→ **What you will do**
Your task is to repeat the records exactly from the line containing "W przypadku pr" onward, through the final line.

+-------+

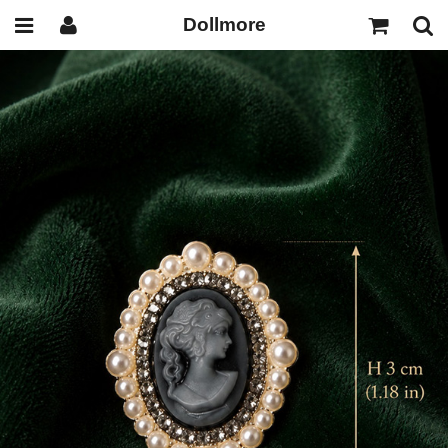
Dollmore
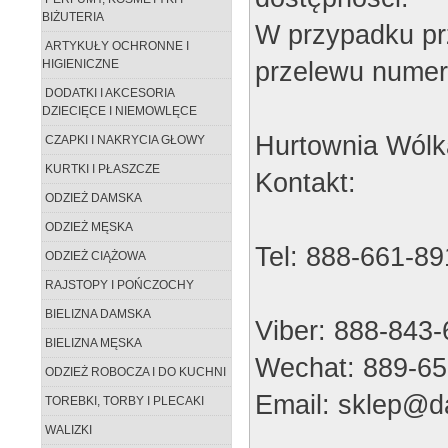
BIŻUTERIA
W przypadku pr
ARTYKUŁY OCHRONNE I
przelewu numer
HIGIENICZNE
DODATKI I AKCESORIA
DZIECIĘCE I NIEMOWLĘCE
Hurtownia Wólk
CZAPKI I NAKRYCIA GŁOWY
KURTKI I PŁASZCZE
Kontakt:
ODZIEŻ DAMSKA
ODZIEŻ MĘSKA
Tel: 888-661-89
ODZIEŻ CIĄŻOWA
RAJSTOPY I POŃCZOCHY
BIELIZNA DAMSKA
Viber: 888-843
BIELIZNA MĘSKA
Wechat: 889-65
ODZIEŻ ROBOCZA I DO KUCHNI
Email: sklep@da
TOREBKI, TORBY I PLECAKI
WALIZKI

+-------+

→ **Answer box**
W przypadku pr
ARTYKUŁY OCHRONNE I
przelewu numer
HIGIENICZNE
DODATKI I AKCESORIA
DZIECIĘCE I NIEMOWLĘCE
Hurtownia Wólk
CZAPKI I NAKRYCIA GŁOWY
KURTKI I PŁASZCZE
Kontakt:
ODZIEŻ DAMSKA
ODZIEŻ MĘSKA
Tel: 888-661-89
ODZIEŻ CIĄŻOWA
RAJSTOPY I POŃCZOCHY
BIELIZNA DAMSKA
Viber: 888-843
BIELIZNA MĘSKA
Wechat: 889-65
ODZIEŻ ROBOCZA I DO KUCHNI
Email: sklep@da
TOREBKI, TORBY I PLECAKI
WALIZKI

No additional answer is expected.